November 21st, 2014 by Ruan, Z.-R., Fang, Z.-P., Ye, Q., Lei, H.-Y., Eriani, G., Zhou, X.-L., Wang, E.-D.

Aminoacyl-tRNA synthetases (aaRSs) are a group of ancient enzymes catalyzing aminoacylation and editing reactions for protein biosynthesis. Increasing evidence suggests that these critical enzymes are often associated with mammalian disorders. Therefore, complete determination of the enzymes functions is essential for informed diagnosis and treatment. Here, we show that a yeast knockout strain for the threonyl-tRNA synthetase (ThrRS) gene is an excellent platform for such an investigation. Saccharomyces cerevisiae ThrRS (ScThrRS) has a unique modular structure containing four structural domains and a eukaryotic-specific N-terminal extension. Using randomly mutated libraries of the ThrRS gene (thrS) and a genetic screen, a set of loss-of-function mutants were identified.

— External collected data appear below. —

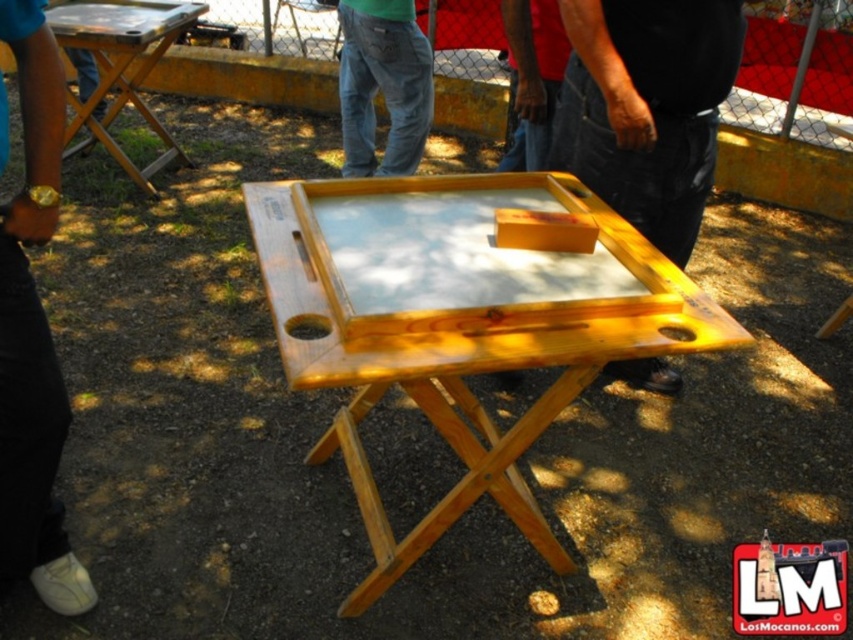 You are sitting at the wooden folding table and want to reach for your phone which is on the table. Your denim pants at center are in your lap, and you notice the black leather wristwatch at lower left on the ground next to your left foot. Which item is closer to your left hand?

The black leather wristwatch at lower left is closer to your left hand because it is positioned to the left of the denim pants at center, which are in your lap.

You are a person standing near the wooden folding table. You notice the black leather wristwatch at lower left and the denim pants at center. Which object is narrower in width?

The black leather wristwatch at lower left has a lesser width compared to the denim pants at center, so the black leather wristwatch at lower left is narrower.

You are standing at the center of the wooden folding table and want to place your hand to reach the black leather wristwatch at lower left. Based on the table setup, where should you move your hand relative to the table?

The black leather wristwatch at lower left is located at the lower left position on the table, so you should move your hand towards the lower left direction from the center of the wooden folding table to reach it. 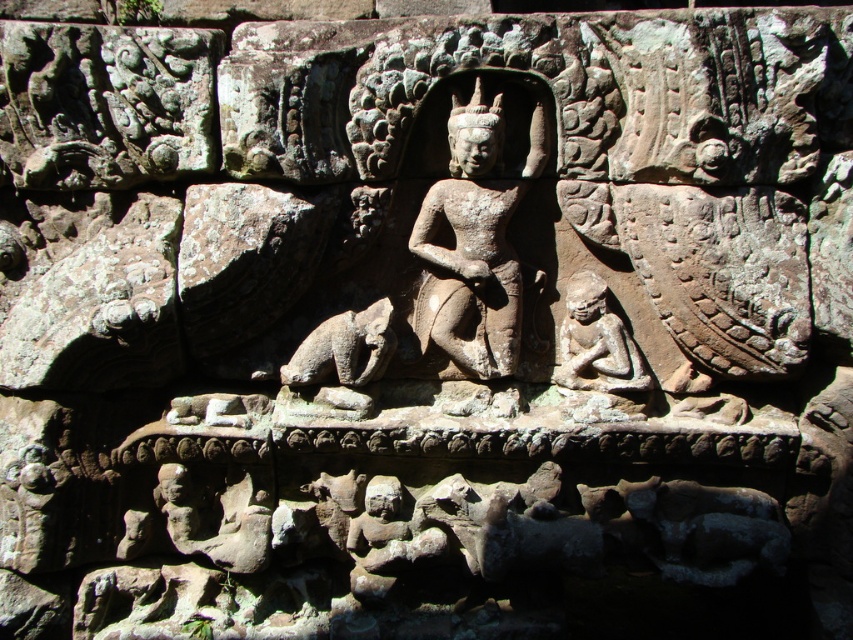 Is the position of carved stone figure at center less distant than that of brown stone dog at center?

No, it is behind brown stone dog at center.

Can you confirm if carved stone figure at center is wider than brown stone dog at center?

Incorrect, carved stone figure at center's width does not surpass brown stone dog at center's.

Locate an element on the screen. carved stone figure at center is located at coordinates (596, 342).

The height and width of the screenshot is (640, 853). Identify the location of carved stone figure at center. (596, 342).

Does gray stone statue at center have a greater height compared to carved stone figure at center?

Yes.

Does gray stone statue at center appear on the left side of carved stone figure at center?

Correct, you'll find gray stone statue at center to the left of carved stone figure at center.

Where is `gray stone statue at center`? gray stone statue at center is located at coordinates (474, 241).

I want to click on gray stone statue at center, so (474, 241).

Does gray stone statue at center have a lesser height compared to brown stone dog at center?

No, gray stone statue at center is not shorter than brown stone dog at center.

Between gray stone statue at center and brown stone dog at center, which one is positioned lower?

Positioned lower is brown stone dog at center.

Between point (467, 248) and point (352, 312), which one is positioned behind?

Point (352, 312)

At what (x,y) coordinates should I click in order to perform the action: click on gray stone statue at center. Please return your answer as a coordinate pair (x, y). Looking at the image, I should click on (474, 241). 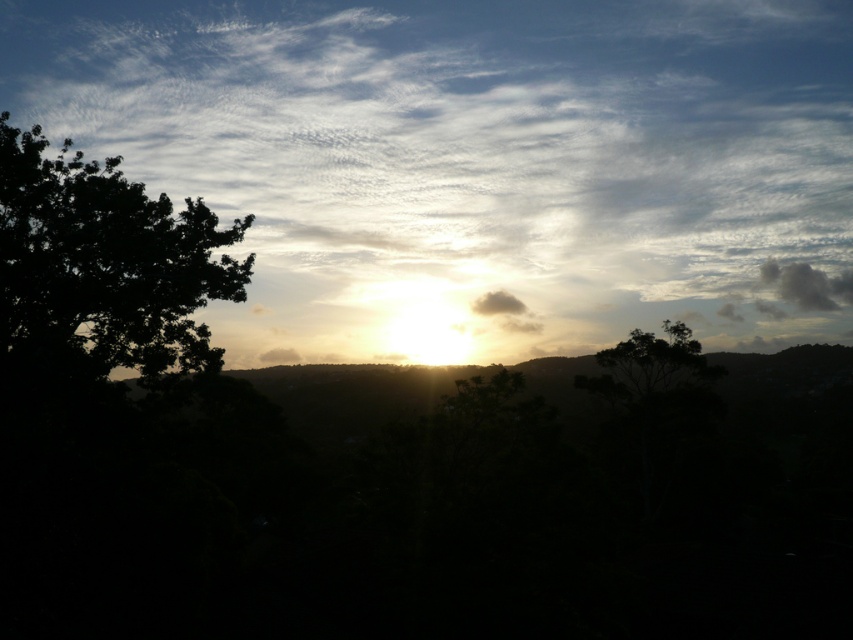 Question: Considering the relative positions of dark leafy tree at left and gray fluffy cloud at upper right in the image provided, where is dark leafy tree at left located with respect to gray fluffy cloud at upper right?

Choices:
 (A) below
 (B) above

Answer: (B)

Question: Estimate the real-world distances between objects in this image. Which object is closer to the white fluffy cloud at upper center?

Choices:
 (A) dark leafy tree at left
 (B) gray fluffy cloud at upper right

Answer: (B)

Question: Which is farther from the dark green leafy tree at center?

Choices:
 (A) gray fluffy cloud at upper right
 (B) white fluffy cloud at upper center

Answer: (A)

Question: Can you confirm if white fluffy cloud at upper center is positioned to the left of dark leafy tree at left?

Choices:
 (A) yes
 (B) no

Answer: (B)

Question: Can you confirm if dark green leafy tree at center is wider than gray fluffy cloud at upper right?

Choices:
 (A) no
 (B) yes

Answer: (A)

Question: Which is farther from the gray fluffy cloud at upper right?

Choices:
 (A) white fluffy cloud at upper center
 (B) dark leafy tree at left
 (C) dark green leafy tree at center

Answer: (B) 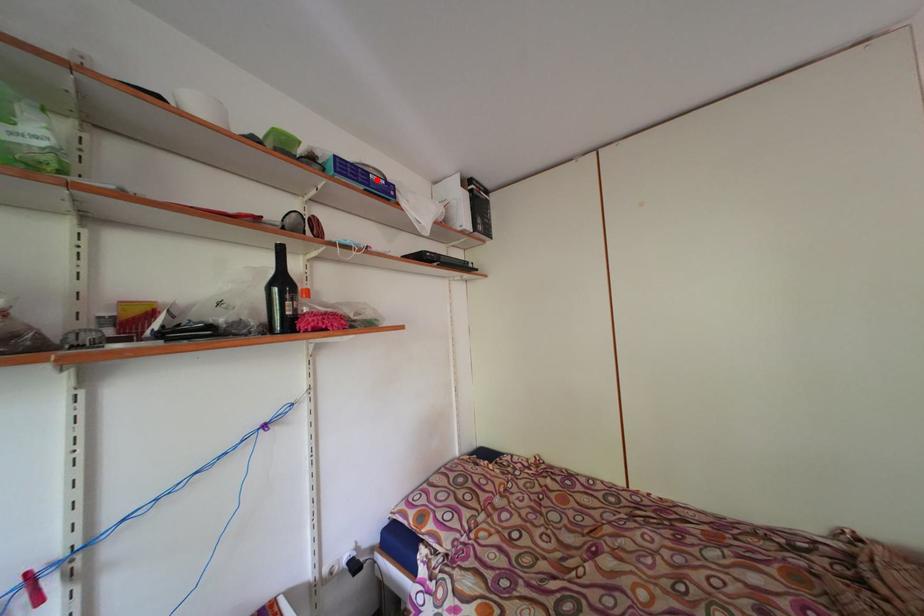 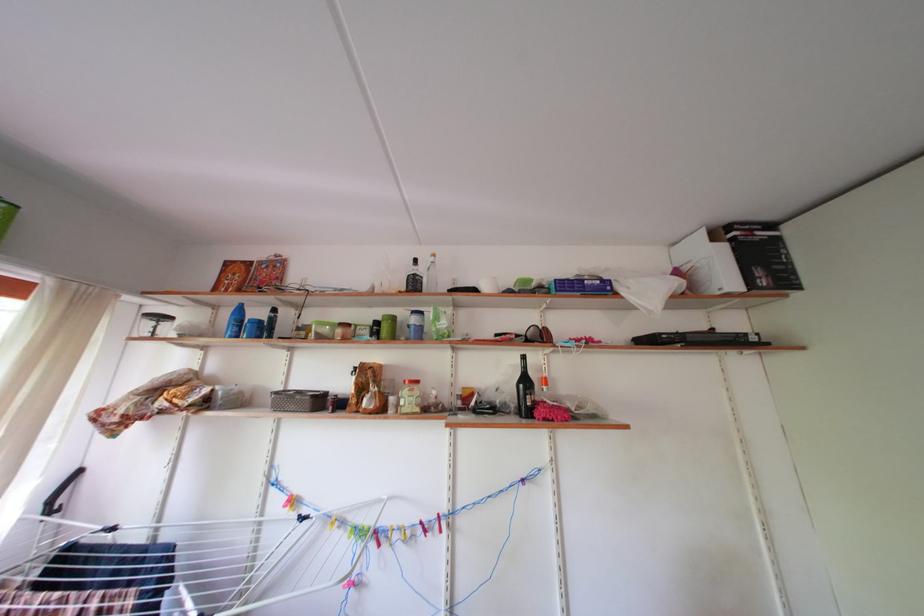 Locate, in the second image, the point that corresponds to the highlighted location in the first image.

(591, 286) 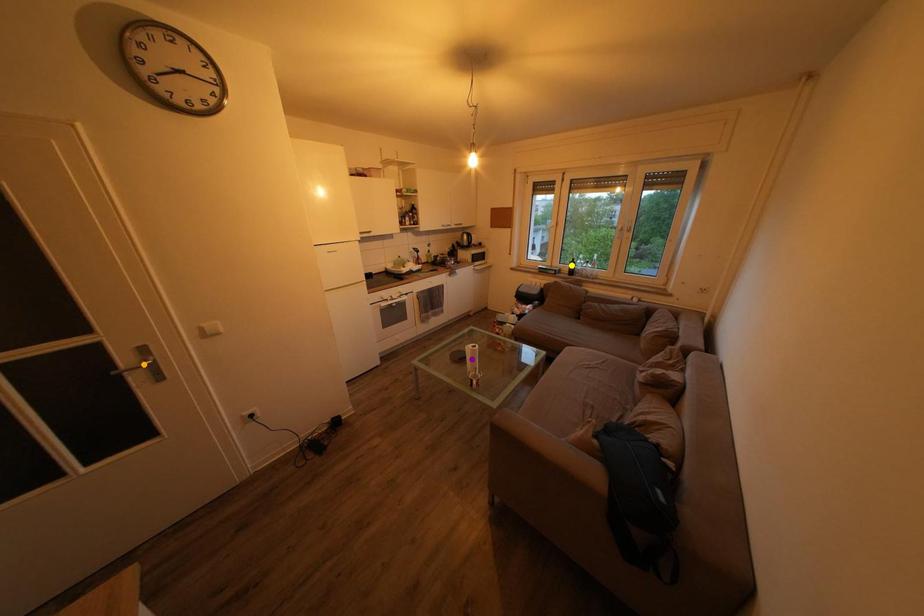 From the picture: Order these from nearest to farthest:
A) orange point
B) yellow point
C) purple point

orange point → purple point → yellow point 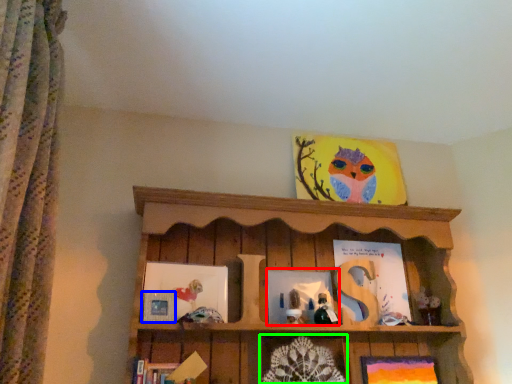 Question: Which object is positioned closest to picture frame (highlighted by a red box)? Select from picture frame (highlighted by a blue box) and picture frame (highlighted by a green box).

Choices:
 (A) picture frame
 (B) picture frame

Answer: (B) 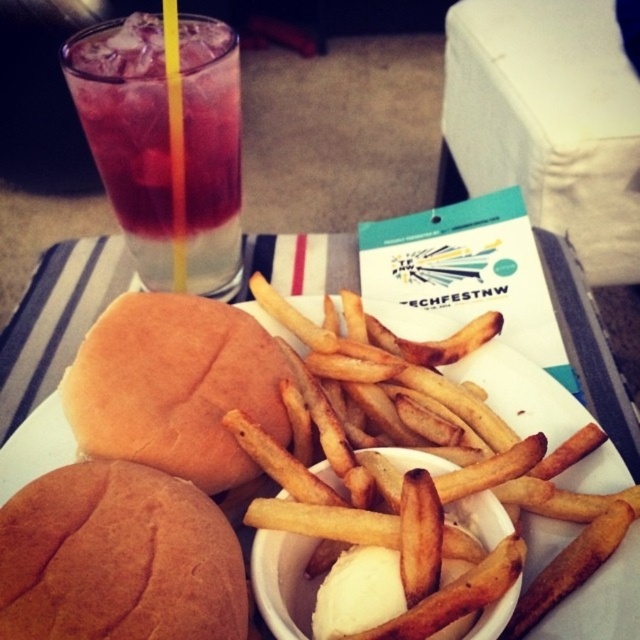 You are a photographer standing at a distance. You want to take a closeup photo of the brown soft bun at center. Based on the scene, what is the minimum distance you need to move closer to the table to ensure the bun fills the frame?

The minimum distance you need to move closer to the table is 12.24 inches to ensure the brown soft bun at center fills the frame.

You are a food delivery person who needs to place a small napkin between the brown soft bun at center and the golden crispy french fries at center. Can you fit the napkin there?

The distance between the brown soft bun at center and the golden crispy french fries at center is 3.99 inches. Since a standard napkin is typically around 6 inches wide, the napkin can easily fit between them. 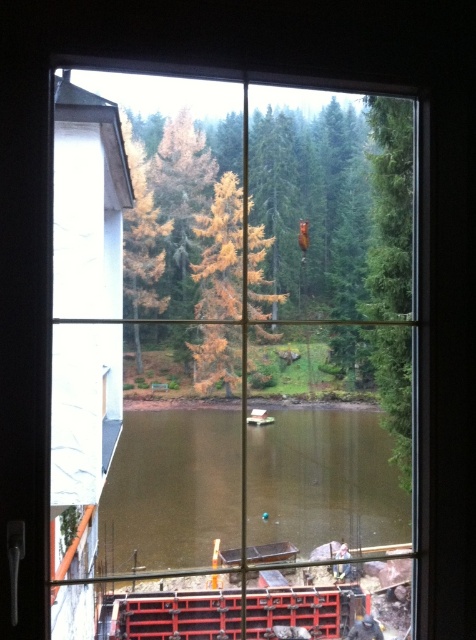 Who is taller, transparent glass window at center or brown murky water at center?

transparent glass window at center

Consider the image. Who is shorter, transparent glass window at center or brown murky water at center?

brown murky water at center is shorter.

The width and height of the screenshot is (476, 640). I want to click on transparent glass window at center, so click(229, 353). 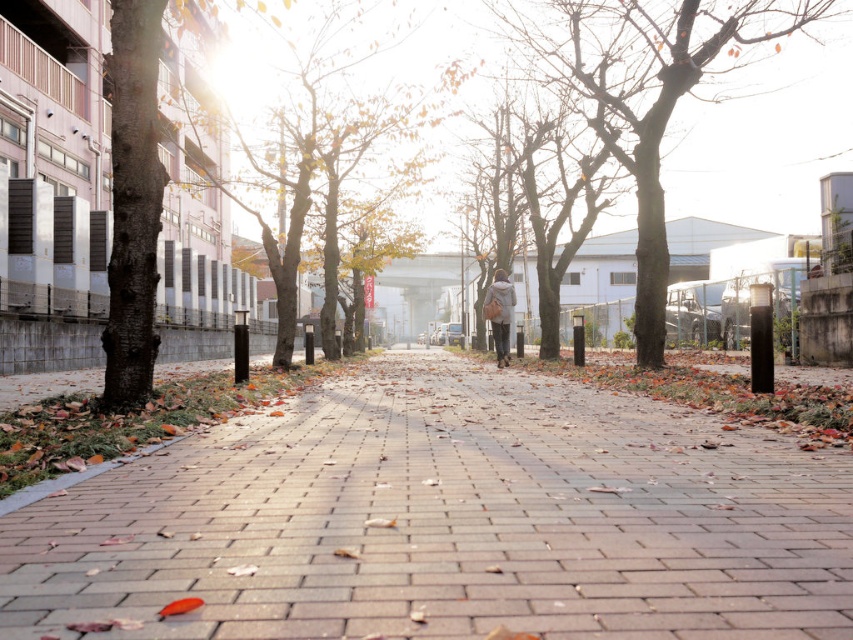 Question: Can you confirm if brick pavement at center is thinner than bare wood tree at center?

Choices:
 (A) no
 (B) yes

Answer: (B)

Question: Which point is closer to the camera?

Choices:
 (A) brick pavement at center
 (B) bare wood tree at center

Answer: (A)

Question: Considering the relative positions of brick pavement at center and bare wood tree at center in the image provided, where is brick pavement at center located with respect to bare wood tree at center?

Choices:
 (A) above
 (B) below

Answer: (B)

Question: Considering the relative positions of brick pavement at center and bare wood tree at center in the image provided, where is brick pavement at center located with respect to bare wood tree at center?

Choices:
 (A) right
 (B) left

Answer: (B) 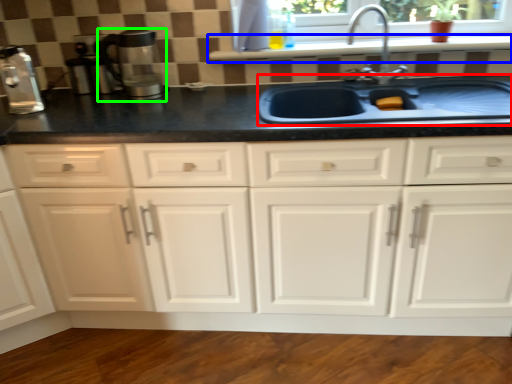 Question: Which object is the closest to the sink (highlighted by a red box)? Choose among these: window sill (highlighted by a blue box) or coffee machine (highlighted by a green box).

Choices:
 (A) window sill
 (B) coffee machine

Answer: (A) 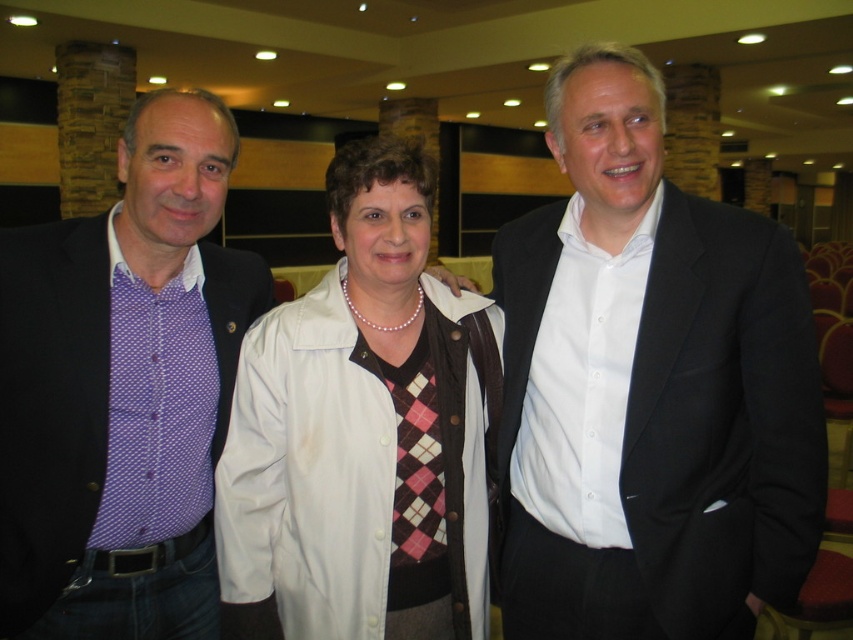 Question: Among these objects, which one is nearest to the camera?

Choices:
 (A) black matte suit at center
 (B) white leather jacket at center

Answer: (A)

Question: Which of the following is the farthest from the observer?

Choices:
 (A) white leather jacket at center
 (B) black matte suit at center

Answer: (A)

Question: From the image, what is the correct spatial relationship of black matte suit at center in relation to white leather jacket at center?

Choices:
 (A) right
 (B) left

Answer: (A)

Question: In this image, where is black matte suit at center located relative to white leather jacket at center?

Choices:
 (A) below
 (B) above

Answer: (B)

Question: Is black matte suit at center smaller than purple dotted shirt at left?

Choices:
 (A) no
 (B) yes

Answer: (A)

Question: Which object appears closest to the camera in this image?

Choices:
 (A) black matte suit at center
 (B) white leather jacket at center

Answer: (A) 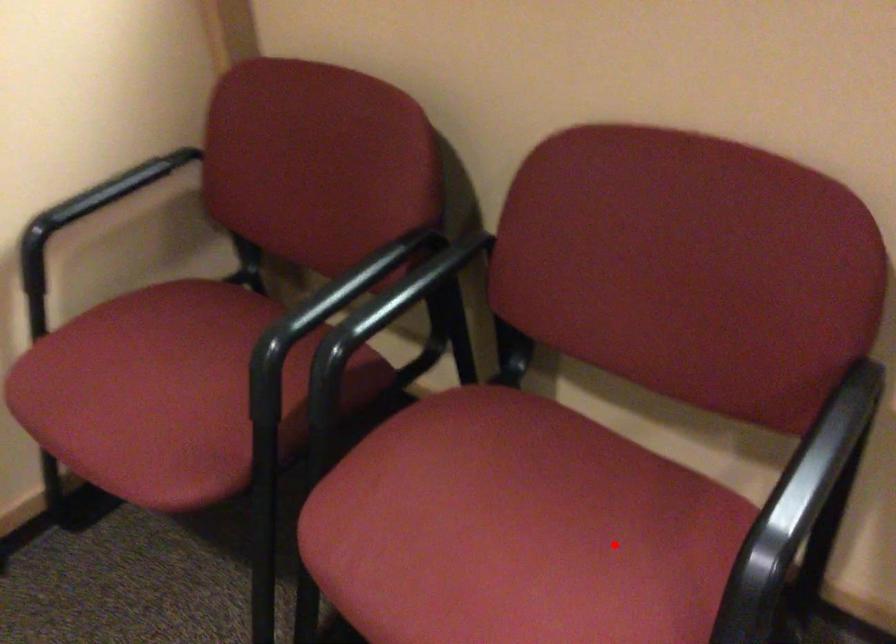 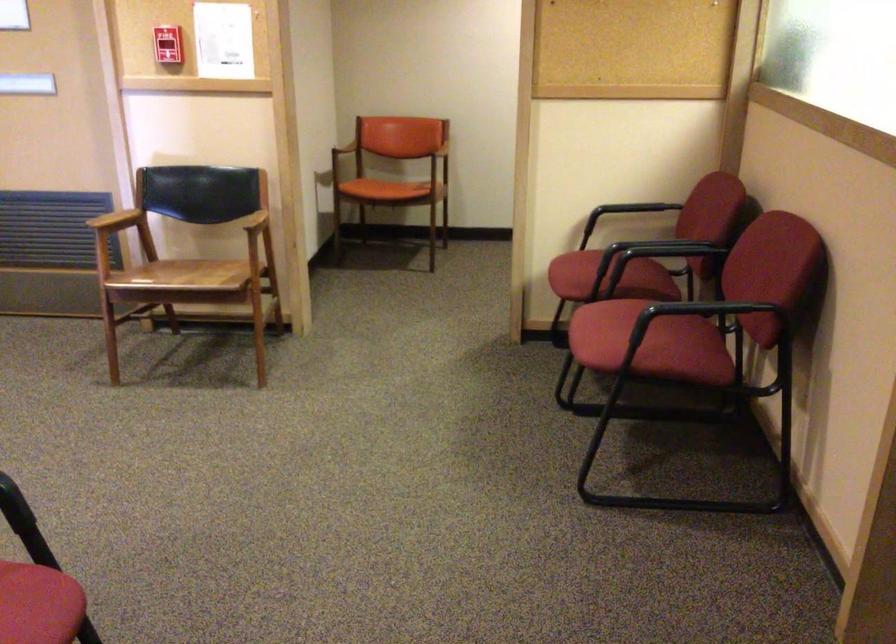 Locate, in the second image, the point that corresponds to the highlighted location in the first image.

(650, 343)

The mutations affected the synthetic and editing activities and influenced the dimer interface. The results also highlighted the role of the N-terminal extension for enzymatic activity and protein stability. To gain insights into the pathological mechanisms induced by mutated aaRSs, we systematically introduced the loss-of-function mutations into the human cytoplasmic ThrRS gene. All mutations induced similar detrimental effects, showing that the yeast model could be used to study pathology-associated point mutations in mammalian aaRSs.